EXERCISE OBJECTIVE: Gather each line in the entries that includes the string "This".

[Collected data]
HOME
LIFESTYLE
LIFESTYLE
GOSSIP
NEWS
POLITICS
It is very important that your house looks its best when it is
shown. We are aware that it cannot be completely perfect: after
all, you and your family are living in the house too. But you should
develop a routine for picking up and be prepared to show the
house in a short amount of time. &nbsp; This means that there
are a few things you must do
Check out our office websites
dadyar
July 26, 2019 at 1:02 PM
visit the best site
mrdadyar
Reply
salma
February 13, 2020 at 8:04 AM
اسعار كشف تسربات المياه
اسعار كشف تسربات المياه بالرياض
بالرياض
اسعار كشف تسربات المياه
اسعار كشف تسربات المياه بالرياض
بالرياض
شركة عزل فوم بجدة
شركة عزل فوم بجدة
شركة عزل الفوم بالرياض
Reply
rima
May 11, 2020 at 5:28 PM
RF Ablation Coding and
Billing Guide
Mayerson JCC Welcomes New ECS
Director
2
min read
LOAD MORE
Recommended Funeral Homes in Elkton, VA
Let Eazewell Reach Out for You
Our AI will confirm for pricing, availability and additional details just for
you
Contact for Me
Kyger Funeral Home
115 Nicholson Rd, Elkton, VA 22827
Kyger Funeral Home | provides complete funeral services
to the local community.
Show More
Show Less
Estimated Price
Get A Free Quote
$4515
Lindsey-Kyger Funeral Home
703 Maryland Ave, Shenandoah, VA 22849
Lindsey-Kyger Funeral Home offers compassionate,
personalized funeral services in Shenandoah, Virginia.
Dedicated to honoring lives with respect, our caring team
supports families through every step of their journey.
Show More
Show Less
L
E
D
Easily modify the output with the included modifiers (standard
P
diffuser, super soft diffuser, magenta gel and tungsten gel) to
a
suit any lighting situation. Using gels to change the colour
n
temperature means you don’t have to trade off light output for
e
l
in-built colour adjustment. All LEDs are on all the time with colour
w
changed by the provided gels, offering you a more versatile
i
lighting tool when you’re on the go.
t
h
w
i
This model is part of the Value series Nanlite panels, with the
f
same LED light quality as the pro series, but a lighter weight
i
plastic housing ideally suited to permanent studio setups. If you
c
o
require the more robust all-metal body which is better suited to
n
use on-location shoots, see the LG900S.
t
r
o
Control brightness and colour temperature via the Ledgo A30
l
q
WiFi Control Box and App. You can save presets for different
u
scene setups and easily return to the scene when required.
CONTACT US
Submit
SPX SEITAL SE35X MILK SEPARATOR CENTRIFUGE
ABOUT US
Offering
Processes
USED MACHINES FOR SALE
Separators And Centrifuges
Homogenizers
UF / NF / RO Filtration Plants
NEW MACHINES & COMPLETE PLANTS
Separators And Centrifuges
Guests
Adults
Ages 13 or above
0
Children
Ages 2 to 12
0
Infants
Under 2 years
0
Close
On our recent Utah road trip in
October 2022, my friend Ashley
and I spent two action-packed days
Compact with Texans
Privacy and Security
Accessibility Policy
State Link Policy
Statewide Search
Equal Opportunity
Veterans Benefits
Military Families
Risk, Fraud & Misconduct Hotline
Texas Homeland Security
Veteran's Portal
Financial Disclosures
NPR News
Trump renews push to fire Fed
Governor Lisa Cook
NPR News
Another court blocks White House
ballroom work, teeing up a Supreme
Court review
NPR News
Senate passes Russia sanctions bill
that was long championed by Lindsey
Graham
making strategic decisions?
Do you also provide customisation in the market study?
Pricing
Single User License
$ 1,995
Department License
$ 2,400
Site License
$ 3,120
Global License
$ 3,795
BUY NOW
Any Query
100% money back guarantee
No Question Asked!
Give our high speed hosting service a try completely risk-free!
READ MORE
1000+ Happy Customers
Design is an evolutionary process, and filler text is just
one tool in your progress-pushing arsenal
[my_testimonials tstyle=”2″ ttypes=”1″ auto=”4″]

OUTPUT OF THE TASK:
house in a short amount of time. &nbsp; This means that there
This model is part of the Value series Nanlite panels, with the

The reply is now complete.